Tony Shepherd

Personal information
- Full name: Anthony Shepherd
- Date of birth: 16 November 1966 (age 59)
- Place of birth: Glasgow, Scotland
- Height: 1.79 m (5 ft 10 in)
- Position: Midfielder

Youth career
- Celtic Boys Club

Senior career*
- Years: Team / Apps / (Gls)
- 1983–1989: Celtic / 41 / (3)
- 1988: → Bristol City (loan) / 3 / (0)
- 1989–1991: Carlisle United / 75 / (8)
- 1991–1993: Motherwell / 16 / (0)
- 1993–1995: Portadown / 34 / (4)
- 1995: Partick Thistle / 3 / (0)
- 1995–1996: Ayr United / 15 / (0)
- 1996: Stranraer / 3 / (0)
- 1996: Glenavon / 32 / (2)
- 1996–1997: Cliftonville / 16 / (0)
- 1997–1998: Albion Rovers / 17 / (3)
- Total:  / 255 / (20)

= Tony Shepherd =

Scottish footballer

Anthony Shepherd (born 16 November 1966) is a Scottish former footballer. He was a midfielder coming from the Celtic Boys Club.

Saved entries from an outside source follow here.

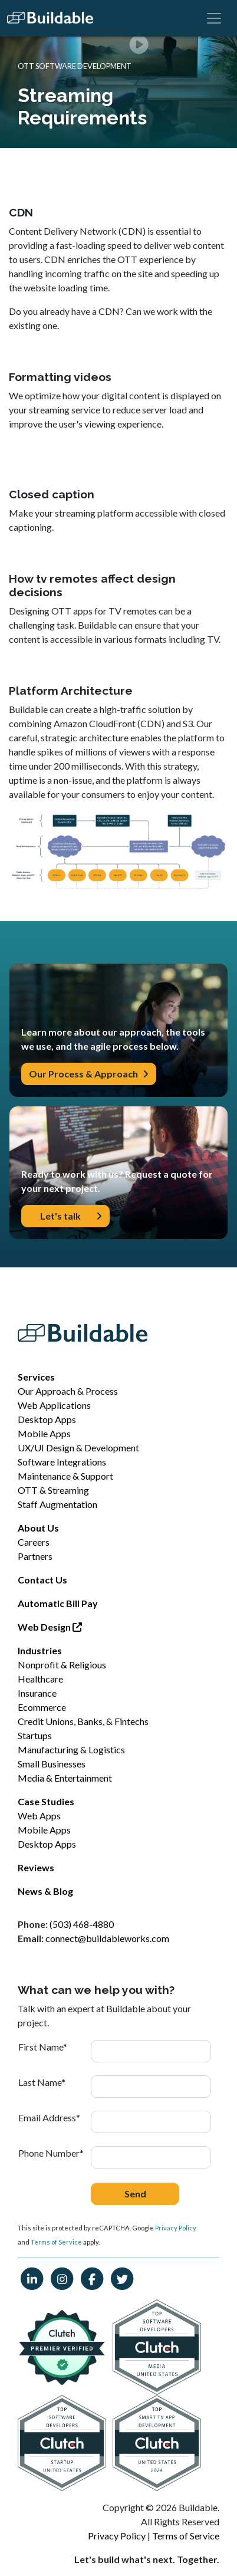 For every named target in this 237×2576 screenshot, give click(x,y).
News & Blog (45, 1891)
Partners (35, 1556)
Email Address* (49, 2117)
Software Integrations (62, 1461)
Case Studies (46, 1801)
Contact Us (42, 1579)
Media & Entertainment (65, 1777)
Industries (40, 1650)
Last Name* (41, 2082)
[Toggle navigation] (214, 18)
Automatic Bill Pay (58, 1603)
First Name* (42, 2046)
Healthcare (40, 1678)
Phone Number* (51, 2152)
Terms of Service (56, 2242)
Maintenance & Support (65, 1475)
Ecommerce (42, 1707)
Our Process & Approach (89, 1074)
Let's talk (71, 1216)
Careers (34, 1541)
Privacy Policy (175, 2228)
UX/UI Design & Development (78, 1447)
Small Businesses (51, 1763)
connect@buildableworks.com (107, 1938)
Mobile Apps (44, 1433)
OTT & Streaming (53, 1490)
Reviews (36, 1867)
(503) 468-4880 (82, 1924)
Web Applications (54, 1405)
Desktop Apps (47, 1419)
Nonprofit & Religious (62, 1664)
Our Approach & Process (68, 1391)
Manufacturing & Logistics (71, 1749)
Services (36, 1376)
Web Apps (39, 1815)
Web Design (50, 1626)
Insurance (37, 1692)
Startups (35, 1735)
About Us (38, 1527)
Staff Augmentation (57, 1504)
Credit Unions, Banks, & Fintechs (83, 1721)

Shepherd signed with the senior Celtic side in August 1983 and debuted at Parkhead in a 2-1 Scottish Cup victory over Queen's Park on 15 February 1986, providing assists for both the goals in that game for Brian McClair and Roy Aitken. He was sent off in the 1986 Scottish League Cup Final when the referee assumed he had been struck by Shepherd from behind. When the referee accepted that he had been hit by a coin and not by Shepherd, he allowed Shepherd to remain on the field.

Shepherd struggled to hold down a first team place at Celtic and was sent on loan to Bristol City during the 1988/89 season. He left Celtic in 1989 and had spells with clubs including Carlisle United, Motherwell, Portadown and Cliftonville.